Remember that parallel lines have the same slope.
So, your new line is parallel the the line whose equation is:
{{{y = (5/2)x+6}}} Comparing this with the slope-intercept form:
{{{y = mx+b}}} you can see that the slope of this line is {{{m = 5/2}}} and, because the new line is parallel to this, it too will have a slope of {{{m = 5/2}}}.
So, step 1, for the new line, you can write:
{{{y = (5/2)x + b}}} Now all you need to do is to find the value of b, the y-intercept of the new line.

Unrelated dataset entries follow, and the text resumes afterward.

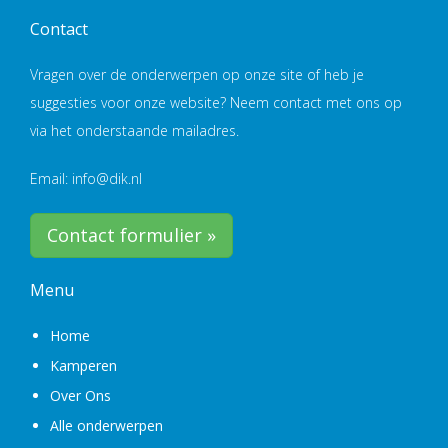
Contact
Vragen over de onderwerpen op onze site of heb je
suggesties voor onze website? Neem contact met ons op
via het onderstaande mailadres.
Email: info@dik.nl
Contact formulier »
Menu
Home
Kamperen
Over Ons
Alle onderwerpen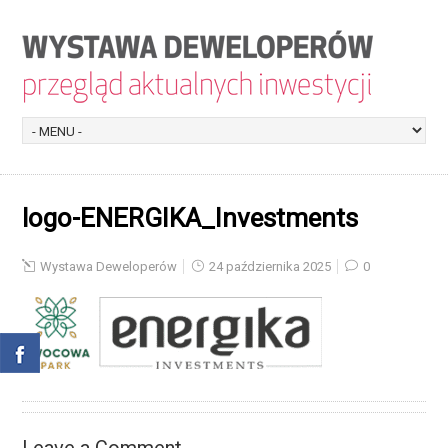
logo-ENERGIKA_Investments
Wystawa Deweloperów
24 października 2025
0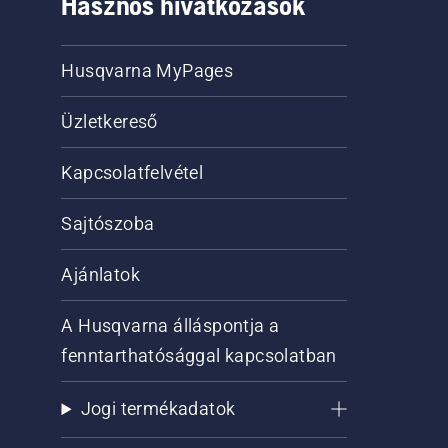
Hasznos hivatkozások
Husqvarna MyPages
Üzletkereső
Kapcsolatfelvétel
Sajtószoba
Ajánlatok
A Husqvarna álláspontja a
fenntarthatósággal kapcsolatban
Jogi termékadatok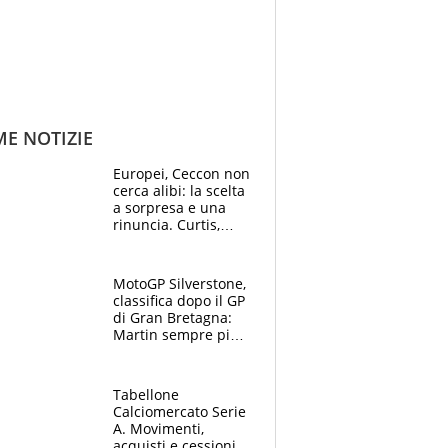
ME NOTIZIE
Europei, Ceccon non
cerca alibi: la scelta
a sorpresa e una
rinuncia. Curtis,
momento della
verità: “La pressione
c’è”
MotoGP Silverstone,
classifica dopo il GP
di Gran Bretagna:
Martin sempre più
leader, ma
Bezzecchi avanza
Tabellone
Calciomercato Serie
A. Movimenti,
acquisti e cessioni: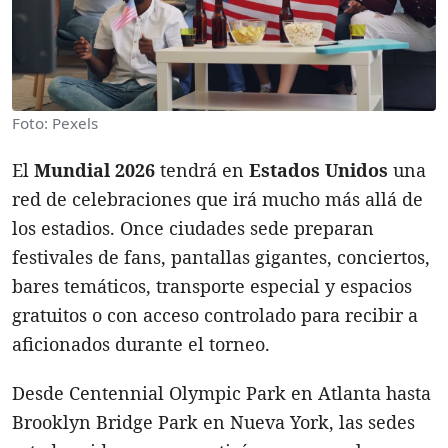
Foto: Pexels
El
Mundial 2026
tendrá en
Estados Unidos
una
red de celebraciones que irá mucho más allá de
los estadios. Once ciudades sede preparan
festivales de fans, pantallas gigantes, conciertos,
bares temáticos, transporte especial y espacios
gratuitos o con acceso controlado para recibir a
aficionados durante el torneo.
Desde Centennial Olympic Park en Atlanta hasta
Brooklyn Bridge Park en Nueva York, las sedes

You can do this by substituting the x- and y-coordinates of the given point (2, 1) into the equation {{{y = (5/2)x + b}}} and solve for b.

{{{1 = (5/2)(2) + b}}} Simplify this.
{{{1 = 5 + b}}} Subtract 5 from both sides of the equation.
{{{-4 = b}}} You can write the final equation now that you have the slope {{{m = 5/2}}} and the y-intercept {{{b = -4}}}:

{{{y = (5/2)x - 4}}} ...and that's it!